**What you should do**. Every line from the line containing "Start Hiring Now" to the end of the data must appear in the answer exactly as it appears there, and nothing else.

**Data for this task**.
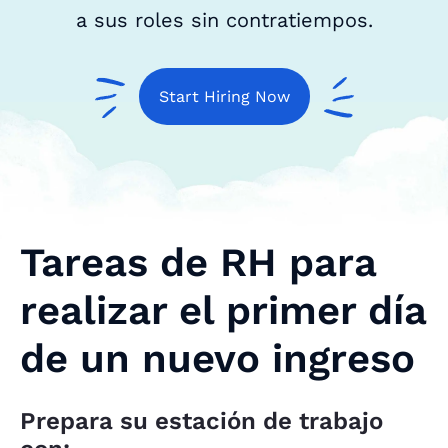
a sus roles sin contratiempos.
Start Hiring Now
Tareas de RH para
realizar el primer día
de un nuevo ingreso
Prepara su estación de trabajo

**Answer to the exercise**.
Start Hiring Now
Tareas de RH para
realizar el primer día
de un nuevo ingreso
Prepara su estación de trabajo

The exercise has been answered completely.